After decades of dieting and working out, she’s ready to accept that her body is beautiful.

This column is dedicated to women who struggle to accept their bodies and believe that a tight, lean physique equates worthiness and value. I struggle with you. — Catherine

Letting go. It’s a seemingly never-ending process that comes up repeatedly, in all facets of life, whether we want to let go or not.

We let go of our childhood, friends, relationships, jobs, homes, pets and loved ones. We lose security, trust and sometimes hope. As the decades roll on, we leave behind our looks, our health, and finally, our human bodies.
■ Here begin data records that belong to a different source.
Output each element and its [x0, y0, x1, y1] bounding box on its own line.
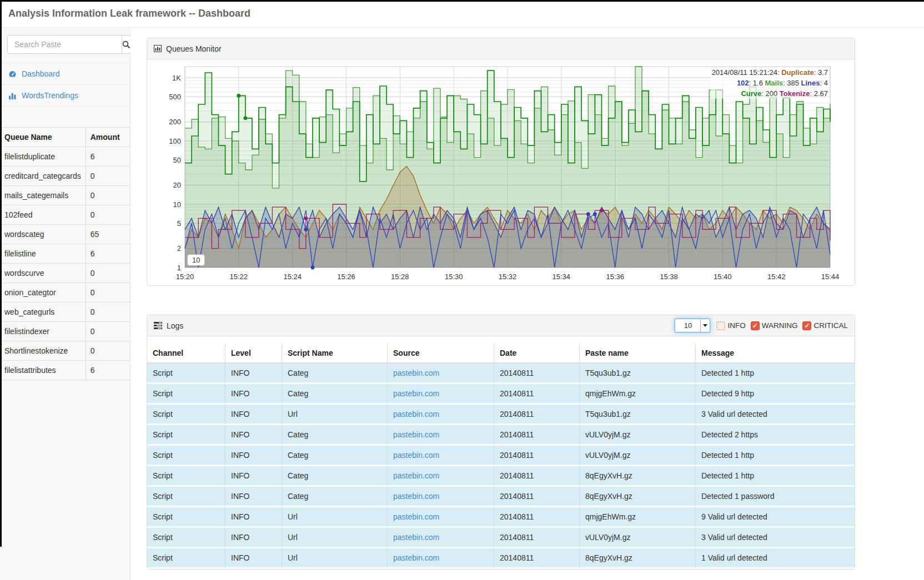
- log-cell: INFO: [225, 446, 282, 466]
- queue-name-cell: filelistline: [0, 244, 86, 264]
- svg-text:15:34: 15:34: [553, 273, 571, 281]
- log-cell: INFO: [225, 507, 282, 528]
- queue-name-cell: wordscurve: [0, 264, 86, 283]
- log-cell: INFO: [225, 425, 282, 446]
- source-link[interactable]: pastebin.com: [393, 451, 439, 460]
- queues-monitor-panel: Queues Monitor 1K50020010050201052115:20…: [147, 38, 855, 286]
- log-cell: INFO: [225, 466, 282, 487]
- svg-text:15:20: 15:20: [176, 273, 194, 281]
- log-cell: Categ: [282, 425, 388, 446]
- source-link[interactable]: pastebin.com: [393, 410, 439, 418]
- legend-series-value: : 1.6: [749, 79, 765, 87]
- log-cell: vULV0yjM.gz: [580, 528, 696, 548]
- window-edge-left: [0, 0, 2, 547]
- logs-icon: [154, 322, 162, 329]
- svg-text:15:28: 15:28: [391, 273, 409, 281]
- log-cell: Categ: [282, 466, 388, 487]
- svg-text:15:38: 15:38: [660, 273, 678, 281]
- source-link[interactable]: pastebin.com: [393, 471, 439, 480]
- log-cell: 20140811: [494, 528, 580, 548]
- log-cell: Categ: [282, 384, 388, 405]
- queue-row: creditcard_categcards0: [0, 167, 130, 186]
- search-button[interactable]: [122, 35, 131, 54]
- queue-amount-cell: 6: [86, 361, 130, 380]
- logs-title: Logs: [167, 321, 183, 330]
- svg-text:50: 50: [173, 156, 181, 164]
- bar-chart-icon: [8, 92, 17, 100]
- log-cell: 8qEgyXvH.gz: [580, 466, 696, 487]
- sidebar: Dashboard WordsTrendings Queue Name Amou…: [0, 28, 130, 580]
- source-link[interactable]: pastebin.com: [393, 553, 439, 562]
- log-cell: T5qu3ub1.gz: [580, 405, 696, 425]
- queue-amount-cell: 0: [86, 167, 130, 186]
- svg-text:15:42: 15:42: [767, 273, 786, 281]
- log-cell: Detected 1 password: [696, 487, 855, 507]
- select-caret-icon[interactable]: [700, 319, 710, 332]
- source-link[interactable]: pastebin.com: [393, 430, 439, 439]
- queue-name-cell: mails_categemails: [0, 186, 86, 205]
- filter-critical[interactable]: ✓CRITICAL: [802, 321, 848, 330]
- queue-amount-cell: 0: [86, 205, 130, 225]
- log-row: ScriptINFOUrlpastebin.com20140811qmjgEhW…: [147, 507, 855, 528]
- logs-column-header: Message: [696, 344, 855, 364]
- sidebar-item-wordstrendings[interactable]: WordsTrendings: [0, 85, 130, 107]
- svg-text:15:24: 15:24: [283, 273, 302, 281]
- source-link[interactable]: pastebin.com: [393, 512, 439, 521]
- legend-series-name: Curve: [741, 89, 761, 98]
- queue-row: Shortlinestokenize0: [0, 341, 130, 361]
- log-cell: pastebin.com: [388, 425, 494, 446]
- log-cell: Url: [282, 528, 388, 548]
- legend-series-value: : 2.67: [810, 89, 828, 98]
- queue-row: wordscateg65: [0, 225, 130, 244]
- queue-amount-cell: 0: [86, 264, 130, 283]
- sidebar-item-dashboard[interactable]: Dashboard: [0, 63, 130, 85]
- queue-name-cell: wordscateg: [0, 225, 86, 244]
- log-cell: vULV0yjM.gz: [580, 446, 696, 466]
- log-cell: Detected 9 http: [696, 384, 855, 405]
- log-cell: 20140811: [494, 425, 580, 446]
- log-cell: Script: [147, 487, 225, 507]
- queue-name-cell: web_categurls: [0, 302, 86, 322]
- log-cell: 20140811: [494, 466, 580, 487]
- svg-text:15:44: 15:44: [821, 273, 840, 281]
- source-link[interactable]: pastebin.com: [393, 389, 439, 398]
- log-cell: 20140811: [494, 487, 580, 507]
- queue-amount-cell: 0: [86, 283, 130, 302]
- log-cell: 20140811: [494, 446, 580, 466]
- svg-text:500: 500: [169, 93, 181, 101]
- filter-info[interactable]: INFO: [716, 321, 745, 330]
- log-row: ScriptINFOUrlpastebin.com201408118qEgyXv…: [147, 548, 855, 569]
- legend-series-value: : 385: [783, 79, 801, 87]
- svg-text:15:36: 15:36: [606, 273, 624, 281]
- sidebar-item-label: Dashboard: [22, 69, 60, 78]
- logs-column-header: Script Name: [282, 344, 388, 364]
- log-cell: pastebin.com: [388, 487, 494, 507]
- source-link[interactable]: pastebin.com: [393, 492, 439, 501]
- queue-table-header: Queue Name Amount: [0, 128, 130, 147]
- svg-text:20: 20: [173, 181, 181, 189]
- page-size-value: 10: [675, 319, 700, 332]
- warning-checkbox[interactable]: ✓: [751, 321, 760, 330]
- main-content: Queues Monitor 1K50020010050201052115:20…: [130, 28, 924, 580]
- legend-series-value: : 4: [820, 79, 828, 87]
- page-size-select[interactable]: 10: [675, 319, 710, 332]
- chart-legend-row: 2014/08/11 15:21:24: Duplicate: 3.7: [712, 67, 828, 78]
- log-cell: INFO: [225, 405, 282, 425]
- queue-row: web_categurls0: [0, 302, 130, 322]
- log-cell: pastebin.com: [388, 528, 494, 548]
- legend-series-value: : 200: [761, 89, 780, 98]
- critical-checkbox[interactable]: ✓: [802, 321, 811, 330]
- log-cell: Url: [282, 548, 388, 569]
- info-checkbox[interactable]: [716, 321, 725, 330]
- log-cell: Url: [282, 405, 388, 425]
- log-cell: 20140811: [494, 405, 580, 425]
- svg-text:200: 200: [169, 118, 181, 126]
- filter-warning[interactable]: ✓WARNING: [751, 321, 798, 330]
- source-link[interactable]: pastebin.com: [393, 533, 439, 542]
- legend-series-name: Mails: [765, 79, 784, 87]
- log-cell: 20140811: [494, 548, 580, 569]
- log-cell: 8qEgyXvH.gz: [580, 487, 696, 507]
- log-row: ScriptINFOCategpastebin.com20140811T5qu3…: [147, 364, 855, 384]
- search-input[interactable]: [7, 35, 122, 54]
- source-link[interactable]: pastebin.com: [393, 369, 439, 377]
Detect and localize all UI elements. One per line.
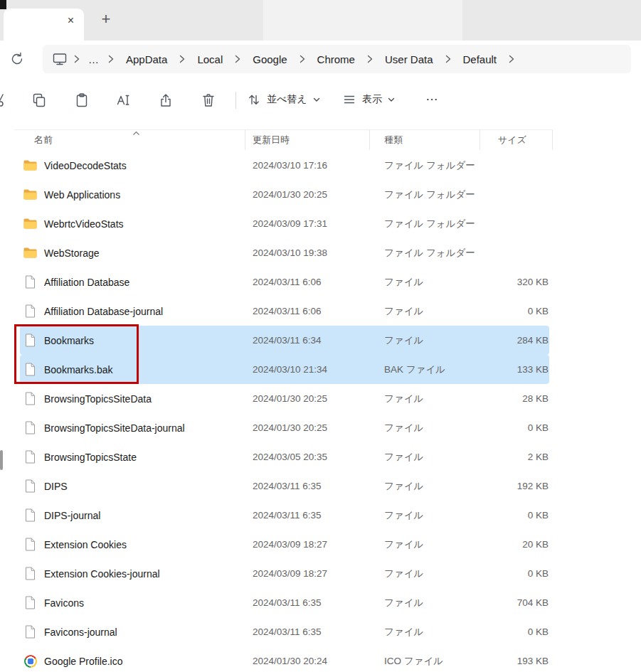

Have I mastered the art of letting go? Not remotely. I’ve kept jobs I hated because the thought of change and uncertainty was scary and overwhelming. I’ve stayed in relationships long past their expiration date because the notion of saying goodbye and moving on was too daunting.

And for so long, I clung to the belief that in order to be attractive and worthwhile, my body had to be lean, tight, hard. Perfect.

I kept a tough, taut body for much of my adult life. After all, flab and fat were the enemy and the less softness (which, to me, signified weakness and aging) and more muscle I sported, the better. “Rock Solid Bod” was my business slogan for many years and, oh, did I walk the talk. In my mind, my lean, muscular body symbolized power, control, discipline and success.

But did it really? Did my defined physique miraculously change me on the inside? Was I free of fear and anxiety because I managed to keep my body on a rigid diet and workout regime? God, no. I still felt as much insecurity as any other woman struggling to love and accept her body — the only difference being that my arms were toned.

Still, I refused to allow myself to go soft. I carried on, maintaining a low body-fat percentage, following a strict diet and building lots and lots of muscle.

It wasn’t until years later that I allowed myself to even consider the idea that softness of the female body isn’t such a bad thing. God knows, my partner was never crazy about my sinewy build. “Why do you have to be more muscular than me?” he would grouse. He loudly wished I would ease up on the reigns and allow myself to form a softer stomach, rounded hips and fuller breasts.

And allow it, I finally did.

At 48 years old, I now carry additional pounds since my “Rock Solid Bod” era. I continue to eat healthy but without getting obsessive. Dietary indulgences are enjoyed, not shunned. I work out regularly and enthusiastically, but not fanatically. I still adore lifting weights, but I focus more on shaping my muscles rather than building up mass.

My body is strong, yet not bulging. I am finally giving it permission to be softer, more feminine, even nurturing. But to do so, I’ve had to let go of decades of self-programming the belief that softness is unacceptable and a turn-off.

And, oh my, releasing old ways of thinking is no easy feat. I still have moments in the mirror where I scowl at my less-defined upper arms and wider hips. The temptation to say “To hell with this” and return to my rock-solid build is still there.

It’s a work in progress for me, but letting go of rigid thinking is always just that. After all, we spend decades clinging to beliefs that don’t serve us, so it stands to reason that releasing such beliefs will take time. Nothing about letting go is a walk in the park, and so I do my best to be patient and keep at it.

To the women reading who struggle with body acceptance — be it weight gain, the middle-aged spread, loosening skin, whatever — I invite you to soften your opinion of yourself.

It was my mind that softened first, and my body simply followed suit. Though I never thought I’d allow myself say it, a little mind/body softness is a wonderful thing.